Office Environmental Protection- Six Golden (or Green) Rules for Working with Contract Templates

I review contracts all the time.  Some of these are created by my company (e.g. a sales team member sends me a draft to review before they send it to a client) and some we receive from suppliers or customers.  And every so often, I come across an error of a particular type: Document Pollution.

And that would be?

Document Pollution can be anything from an employment contract for Yossi that has Moshe’s name and address in the Inventions Assignment Agreement,  to a set of supplier contract terms and conditions littered with nonsensical sentence fragments, to a sales contract sent to Company A which still includes Company B’s (absolutely draconian) payment terms. It’s any sort of error that derives from reusing contracts and misusing contract templates

Awkward.  🙁   And potentially costly.  But, happily, super avoidable!

Your Office Environmental Protection Act–in six golden–or green–rules. 

  1. Keep out the humans. We mess everything up!  You want to keep your template clean and pristine, as if it were some secluded and miraculously untouched mountain lake.  Your templates should remain blissfully unmarred by coarse human contact.  If you want to create a new contract, open the template, save a copy as a new document with a new name in a new, separate file and then amend that.  Make sure that these templates are made available to team members and that they know when the template has been updated. Saving your templates as “read only” is a great way to prevent inadvertent amendments to the original.
  1. No recycling. Don’t worry—it’s electronic—the trees are safe.  Always create new contracts off the template.  Don’t take the contract you did last week and just change the key details. That’s how you end up sending a contract to Nike with Adidas’ details in the T&C’s.  If there is a specific item or description in one contract that you want to reuse, copy and paste that specific section (while carefully reviewing it, of course). 
  1. Build firebreaks. As much as possible, separate practical commercial stuff from the legalese. This will allow you and your team members (yes, we are all liable to make a mess here) to fill in contracts while minimizing the chance that the T&C’s will be inadvertently garbled in the process.  For example:
    1. For customer contracts, use a standalone order form with the key commercial terms (what is being sold, to whom, when, at what price) and add a reference and/or link in the signature section to the terms and conditions.
    2. For consulting and supplier contracts, stick all of the key commercial terms (what service is being received, contract term, price, termination details, etc.) into an annex to the consulting/supplier services contract. You can then send the annex off to the relevant team member to fill in, and then send that and the separate contract document to the service provider.
  1. Lay down some paths. You cannot always break out the details from the legalese.  In this case, the details are going to be scattered throughout the document.  Before you let your team go trampling through your document, provide them with a map. In order to avoid inadvertently missing one and, say, sending out an employment contract with no salary details,  have the contract drafted with highlighted blank fields, like this [____________] for each item that needs to be completed.  All you need to do is go the through the contract, look for all those lovely, colored spots and fill in the relevant terms and delete inapplicable sections.  Remember to remove the brackets and the colored highlighting! 

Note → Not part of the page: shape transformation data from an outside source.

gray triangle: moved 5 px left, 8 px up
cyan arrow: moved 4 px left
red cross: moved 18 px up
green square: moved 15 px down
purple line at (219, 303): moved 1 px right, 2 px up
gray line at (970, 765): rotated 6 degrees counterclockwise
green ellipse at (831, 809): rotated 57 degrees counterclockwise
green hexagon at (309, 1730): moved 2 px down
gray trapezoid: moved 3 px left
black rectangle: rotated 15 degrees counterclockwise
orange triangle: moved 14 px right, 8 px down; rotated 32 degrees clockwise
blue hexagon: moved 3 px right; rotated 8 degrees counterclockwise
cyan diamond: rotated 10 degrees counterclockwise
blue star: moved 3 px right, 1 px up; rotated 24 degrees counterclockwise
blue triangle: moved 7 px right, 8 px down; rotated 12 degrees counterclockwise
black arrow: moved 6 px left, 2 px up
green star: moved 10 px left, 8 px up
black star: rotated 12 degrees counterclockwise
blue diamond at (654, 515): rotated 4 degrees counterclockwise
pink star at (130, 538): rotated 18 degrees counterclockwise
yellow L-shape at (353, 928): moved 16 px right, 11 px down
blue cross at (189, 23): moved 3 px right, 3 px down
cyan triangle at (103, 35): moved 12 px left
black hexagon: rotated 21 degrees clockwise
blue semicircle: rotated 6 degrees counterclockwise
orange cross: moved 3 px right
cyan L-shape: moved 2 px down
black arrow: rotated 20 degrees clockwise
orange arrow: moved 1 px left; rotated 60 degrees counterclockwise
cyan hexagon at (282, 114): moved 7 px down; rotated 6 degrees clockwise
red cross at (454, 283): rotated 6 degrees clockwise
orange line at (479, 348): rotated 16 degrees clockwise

Generally, the data to be provided will be pretty self-explanatory from the context (it’s an NDA, not a novel) but if not, you can also do this:  [Address____________].  Do leave the blank space, as it’s a good visual clue.

  1. Lay down some law. Don’t underestimate the power of rules and regulations in environmental protection. Communicate to team members:
    1. what needs to be filled out in each type of contract and what can be left blank (a.k.a. “do not submit a sales contract without payment terms”);
    2. who is authorized to approve changes to contract legal terms for each type of contract and ensure that there is 100% compliance (may involve some verbal smack-downs);
  1. Regular litter collection runs. Despite your best efforts, your contract templates may become corrupted over time.  Perhaps you inadvertently made direct changes on it and then didn’t restore it.  There are a few ways to catch this.  You can read through the document or have your legal counsel do so.  You also can periodically run the “compare documents” function in Word to compare the current template against the original saved elsewhere.